Abstract
Background & objectives:
Maternal undernutrition and hyperglycaemia during pregnancy, as well as foetal undernutrition affecting the development of foetal endocrine pancreas structure and function, especially that of β-cells is well known. This study was undertaken to look into the changes in pancreatic islets morphology of aborted normal human foetuses (16-20 wk old) of undernourished and adequately nourished mothers.
Methods:
Foetuses were collected over a 24 month period from medically terminated pregnancies of six undernourished mothers (BMI <18.5 kg/m2) and eight adequately nourished mothers (BMI >18.5 kg/m2). The sections were stained with haematoxylin & eosin as well as Masson trichrome for morphometric estimates such as islet count, area, volume, etc. and immunohistochemistry analysis of β-cells for insulin presence was done.
Results:
Significant correlations between maternal and foetal parameters were seen. However, there were no statistically significant differences in the number, size or density and beta cell counts of the pancreas among foetal pancreas of mothers with BMI <18.5 and >18.5 kg/m2.
Interpretation & conclusions:
Our findings indicate that nutritional status of the mother may not have profound influence on the morphology of beta cells of foetal pancreas in second trimester of pregnancy. Further studies need to be done to confirm these findings.
Keywords: Foetus, islets, maternal undernutrition, pancreas, pregnancy
Apart from genetically determined factors, environmental factors also influence foetal growth and development. For supply of nutrients, the foetus is dependent on the nutrition from mother and the capacity of the placenta to transport nutrients1. Maternal undernutrition (UN) and hyperglycaemia during pregnancy is reported to affect the development of foetus as a whole and foetal pancreas (endocrine) in particular. A reduction in maternal food intake or UN is known to cause elevations in glucocorticoid concentrations, which is critical for ensuring pancreatic architecture and survival, as well as for beta cell mass expansion2.

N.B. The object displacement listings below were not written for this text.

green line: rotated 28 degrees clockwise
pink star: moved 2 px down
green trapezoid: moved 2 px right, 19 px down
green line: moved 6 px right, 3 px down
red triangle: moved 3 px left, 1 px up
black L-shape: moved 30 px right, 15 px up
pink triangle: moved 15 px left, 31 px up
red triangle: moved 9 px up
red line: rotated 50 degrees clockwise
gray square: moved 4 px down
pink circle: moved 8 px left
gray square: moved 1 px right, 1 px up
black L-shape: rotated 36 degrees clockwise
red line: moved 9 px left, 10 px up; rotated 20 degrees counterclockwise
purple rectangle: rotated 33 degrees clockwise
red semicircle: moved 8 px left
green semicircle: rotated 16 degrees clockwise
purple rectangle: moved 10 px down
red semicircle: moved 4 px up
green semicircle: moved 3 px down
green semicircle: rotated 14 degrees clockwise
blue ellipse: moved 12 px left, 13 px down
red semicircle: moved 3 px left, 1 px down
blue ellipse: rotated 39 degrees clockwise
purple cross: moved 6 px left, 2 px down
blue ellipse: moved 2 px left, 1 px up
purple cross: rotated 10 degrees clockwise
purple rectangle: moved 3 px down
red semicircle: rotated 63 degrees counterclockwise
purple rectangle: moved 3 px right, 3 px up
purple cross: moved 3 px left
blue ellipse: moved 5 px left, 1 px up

Foetal UN in utero and low birth weight/IUGR (Intra uterine growth retardation) have been linked to development of type-2 diabetes later in life3. By adapting to a limited supply of nutrients, it has been suggested that the human foetus trades off the development of organs such as kidney (nephron mass) and pancreas (beta cell mass), in favour of more essential organs such as the brain. These developmental adaptations have been suggested to be the origins of a number of diseases in later life, and are thought to be consequences of foetal programming4. The adaptations invoked in response to deficient maternal-placental nutrient supply have permanent effects on structure, physiology, and metabolism of organs, in general. Poor foetal nutrition leads to impaired pancreatic beta-cell function, which persists into adult life5. It has been reported that regardless of the type of diet administered to the mother, calorie deficient/protein deficient/high fat diet, β-cell population was less in progeny and more vulnerable to oxidative stress6.

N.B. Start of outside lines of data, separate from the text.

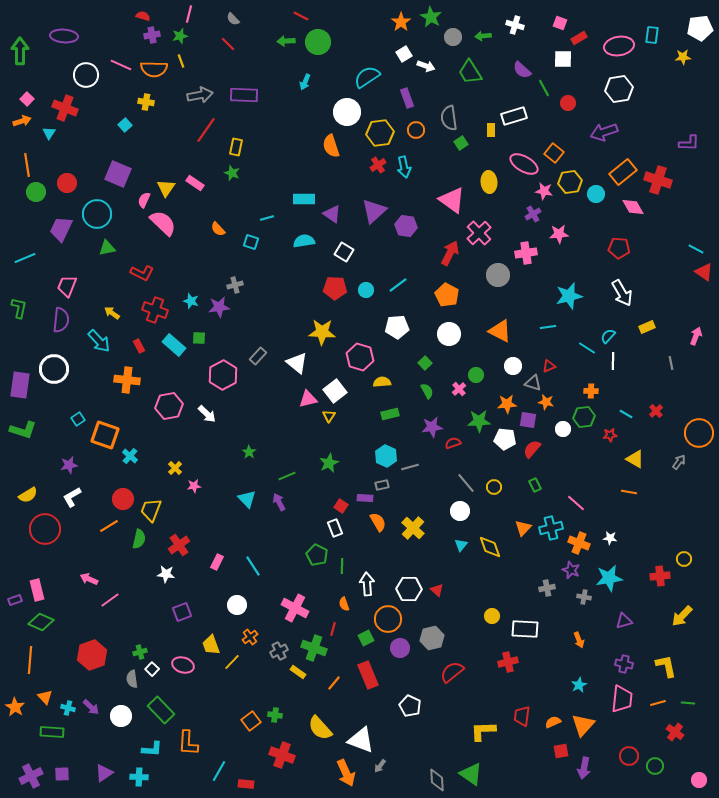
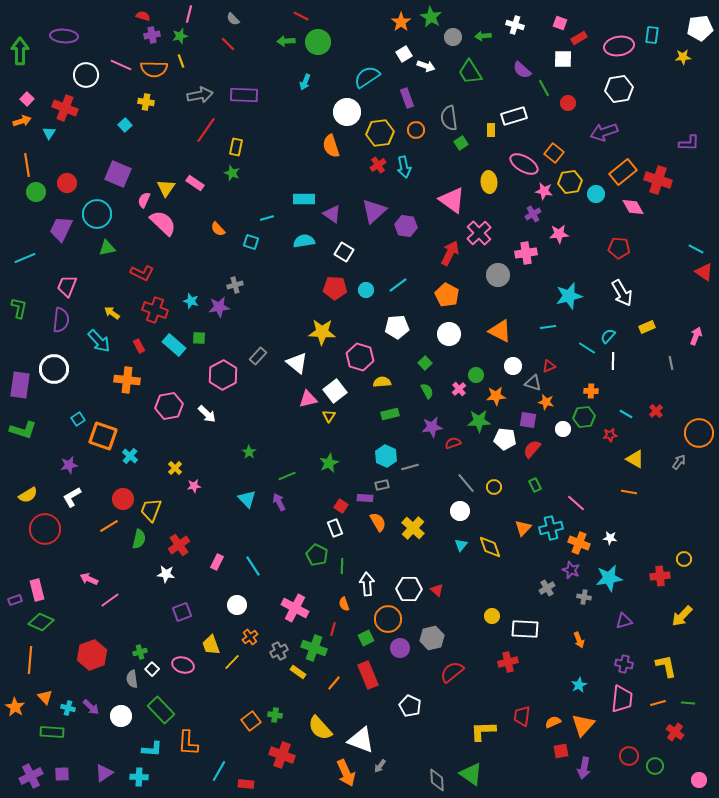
orange star at (507, 404): moved 11 px left, 8 px up
orange square at (105, 435): moved 2 px left, 1 px down
gray cross at (547, 588): rotated 21 degrees counterclockwise
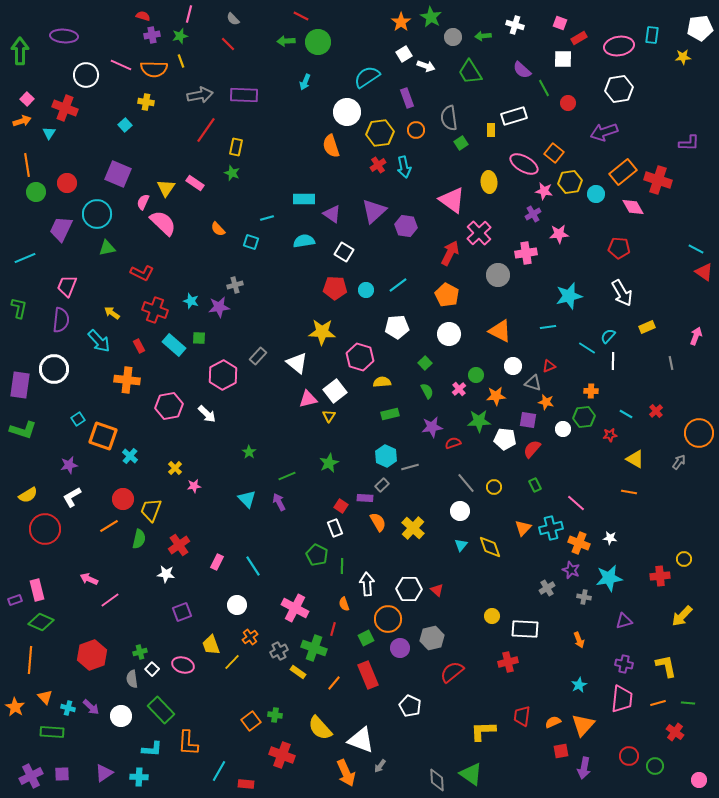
pink semicircle at (144, 200): moved 1 px left, 2 px down
gray rectangle at (382, 485): rotated 32 degrees counterclockwise
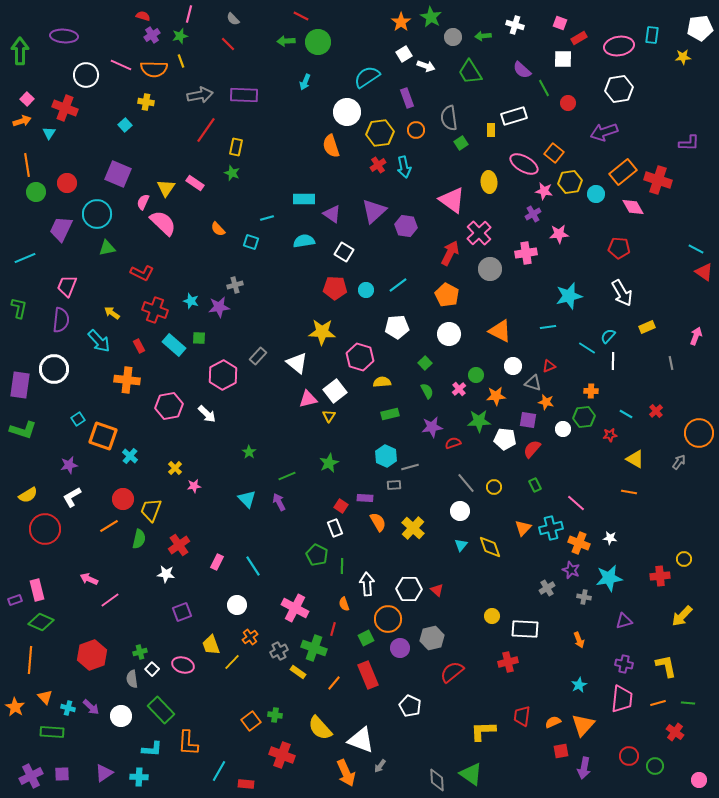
purple cross at (152, 35): rotated 21 degrees counterclockwise
gray circle at (498, 275): moved 8 px left, 6 px up
gray rectangle at (382, 485): moved 12 px right; rotated 40 degrees clockwise
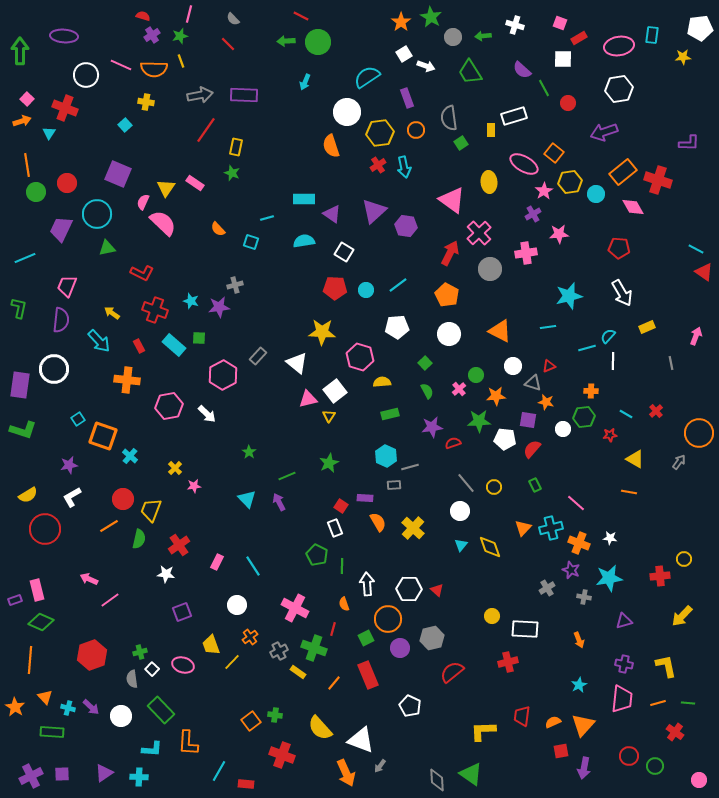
pink star at (544, 191): rotated 30 degrees clockwise
cyan line at (587, 348): rotated 48 degrees counterclockwise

In humans, insulin secretion by β-cells of pancreas is seen by 18 wk of gestation7. As per Barkers hypothesis of ‘foetal origins of adult diseases’, insulin resistance is also a long term eventuality due to altered intrauterine environment8. Earlier studies on human foetal pancreas of IUGR at 34 wk showed reduced amount of total endocrine tissue as well as the number of insulin secreting β-cells9. However, in another study, no such abnormalities were reported in IUGR foetuses where percentage of β-cells in islets was observed to be normal10. Islet hypertrophy and hyperplasia of β-cells are typical features of foetuses born to diabetic mothers7, but undernutrition leading to the same is controversial.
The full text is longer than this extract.